Unlike a self-serve buffet though, everything is arranged on your plate with an eye for detail and presentation.
While there are many Vancouver eateries that offer Asian set meals for dinner, set lunches are not quite as common.
Of course, bento boxes for lunch are plentiful and easy to find.
But if you're searching for something a little fancier and intriguing, here are four places in the West End that offer special lunches fit for special occasions, business lunches, or just a chance to indulge.
While the esteemed Kingyo Izakaya (871 Denman Street) has a monthly lunch special, they also offer an assorted deluxe bento box for $20. But be warned: only 10 boxes of what they call "the king of lunch" are served per day.
Rather than being served in a bento box container, each item is served in a small bowl or plate and presented upon a tray.
The lunch includes chicken karaage, deep-fried pork, marinated salmon, deep-fried oyster, egg roll, salad, rice, miso soup, and more. The portions are petite but the entire tray of offerings is satisfyingly filling.
Kosoo, which amalgamates influences from Korean, Japanese, and French cuisine, is tucked away just off Robson Street at 832 Cardero Street. They offer some lunch boxes as well as a set meal.
The Kosoo lunch boxes, which includes a bowl of salad, house-made pickle, beef or chicken, a Kosoo taco, and matcha crème brûlée, are available with three options: sushi roll ($11), nigiri ($12), or sashimi ($14).
The lunch boxes are available for individual orders, but if you have two or more people who want a set meal, you can consider the Kosoo set course ($15 per person), which is available until 4:30 p.m.
It includes oyster, mushroom salad, bibimbob ball, Kosoo taco, japchae, sweet and spicy assorted sashimi salad, miso-marinated pork belly with salad and pickle, mackerel, beef soy bean paste soup, kimchi, and matcha crème brûlée.
It's amazing value for the price, as the portions are fairly generous.
There's good news for those who can't make it down to the restaurant for lunch: a dinner set course is also on the way this month.
Around the corner, Sura (1518 Robson Street), which draws upon the cuisine of the Korean royal court, offers two lunch sets. Like Kosoo, a minimum of two orders are required and they're offered until 3 p.m.
Set course Su ($15 per person) includes dongchimi (a type of kimchi), tangpyeongchae (a traditional Korean royal court dish), bulgogi, tangsooyuk (sweet and sour), grilled Atlantic croaker, bossam (pork dish), doenjang jjigae (Korean stew), three side dishes, yam mouse, potato pancake, green salad, three side dishes, and Korean rice punch.

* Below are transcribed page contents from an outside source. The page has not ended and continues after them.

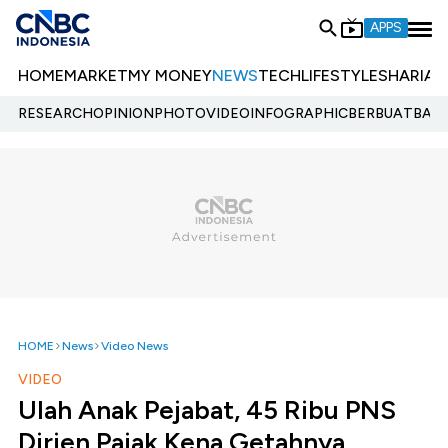
APPS
HOME
MARKET
MY MONEY
NEWS
TECH
LIFESTYLE
SHARIA
E
RESEARCH
OPINION
PHOTO
VIDEO
INFOGRAPHIC
BERBUATBAIK.
HOME
News
Video News
VIDEO
Ulah Anak Pejabat, 45 Ribu PNS
Dirjen Pajak Kena Getahnya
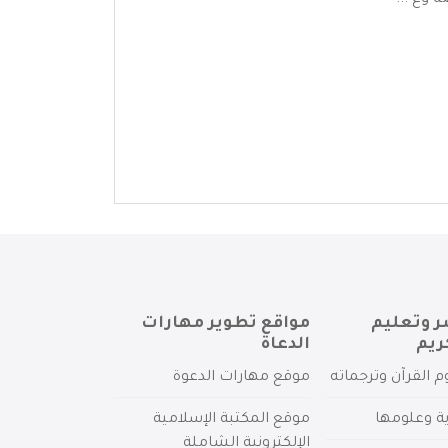
 وغ ...
ر وتعليم
مواقع تطوير مهارات
ريم
الدعاة
م القرآن وترجماته
موقع مهارات الدعوة
ية وعلومها
موقع المكتبة الإسلامية
الإلكترونية الشاملة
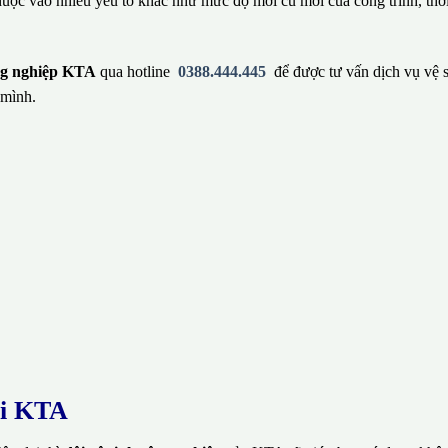
huộc vào nhiều yếu tố khác như mức độ mới cũ mới của công trình, thờ
ông nghiệp KTA
qua hotline
0388.444.445
để được tư vấn dịch vụ vệ 
 mình.
ại KTA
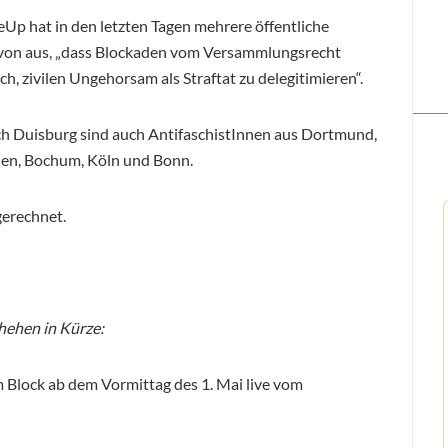
Up hat in den letzten Tagen mehrere öffentliche
avon aus, „dass Blockaden vom Versammlungsrecht
ch, zivilen Ungehorsam als Straftat zu delegitimieren“.
ch Duisburg sind auch AntifaschistInnen aus Dortmund,
hen, Bochum, Köln und Bonn.
gerechnet.
ehen in Kürze:
 Block ab dem Vormittag des 1. Mai live vom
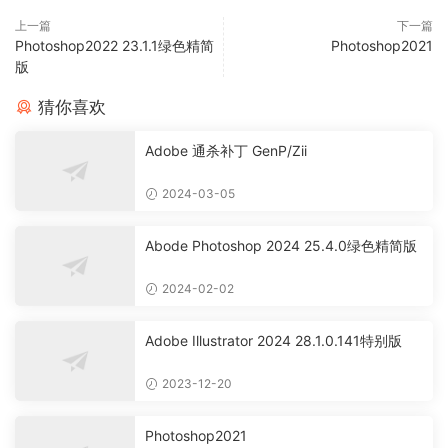
上一篇
下一篇
Photoshop2022 23.1.1绿色精简
Photoshop2021
版
猜你喜欢
Adobe 通杀补丁 GenP/Zii
2024-03-05
Abode Photoshop 2024 25.4.0绿色精简版
2024-02-02
Adobe Illustrator 2024 28.1.0.141特别版
2023-12-20
Photoshop2021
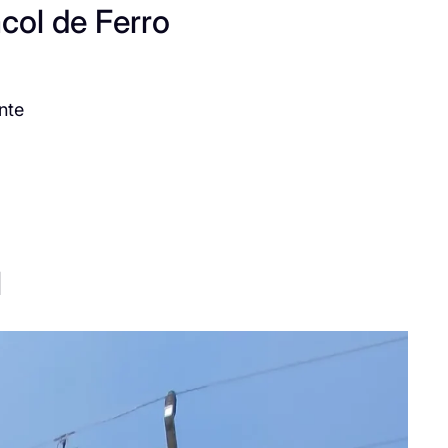
col de Ferro
nte
l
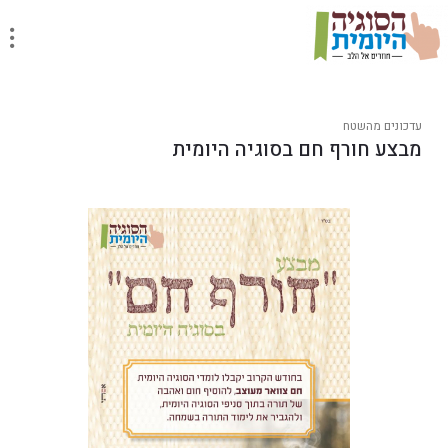
עדכונים מהשטח
מבצע חורף חם בסוגיה היומית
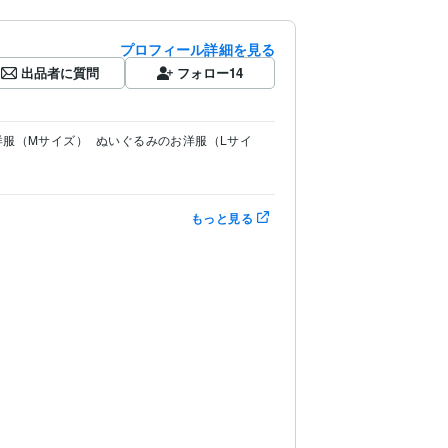
プロフィール詳細を見る
出品者に質問
フォロー
14
洋服（Mサイズ）
ぬいぐるみのお洋服（Lサイ
もっと見る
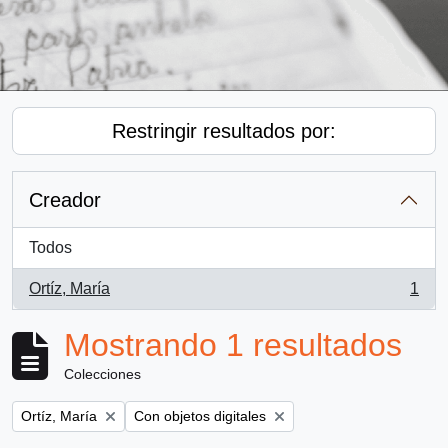
Restringir resultados por:
Creador
Todos
Ortíz, María
1
, 1 resultados
Mostrando 1 resultados
Colecciones
Remove filter:
Remove filter:
Ortíz, María
Con objetos digitales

Meanwhile, set course Ra ($20 per person) includes several items included in the Su meal: dongchimi, tangpyeongchae, bossam, tangsooyuk, green salad, yam mousse, three side dishes, and Korean rice punch.
But it also includes galbi jjim (braised short ribs), kimchi pancake, jeyuk bulgogi (spicy pork), japchae (sweet-potato noodles), mackerel jorim, and doenjang (bean paste).
The newest edition to the lunch crowd is at Hatzu Japanese Bistro (1175 Davie Street) in the West End.
They've recently launched their Home Plate lunch special for $16.95, served only from Monday to Friday. They only make 20 per day and will change some of the dishes every two weeks.
The tray includes orange sashimi (salmon and tuna with orange with spicy sauce), chashu (four pieces of braised pork belly with house sauce), Japanese steamed egg custard, avocado crab roll, grilled miso sockeye salmon with miso dressing and asparagus, and mini zaru soba (Japanese cold buckwheat noodles), with steamed rice, miso soup, and soba dipping sauce.
Like the others, this one is great value for the price, and is beautifully presented.
Some of the items in the above dishes may be subject to change so it's best to check in with the restaurants, as well as availability. While there may be other lunching options, these places offer enough of a belly-filling, palate-pleasing meal to start with.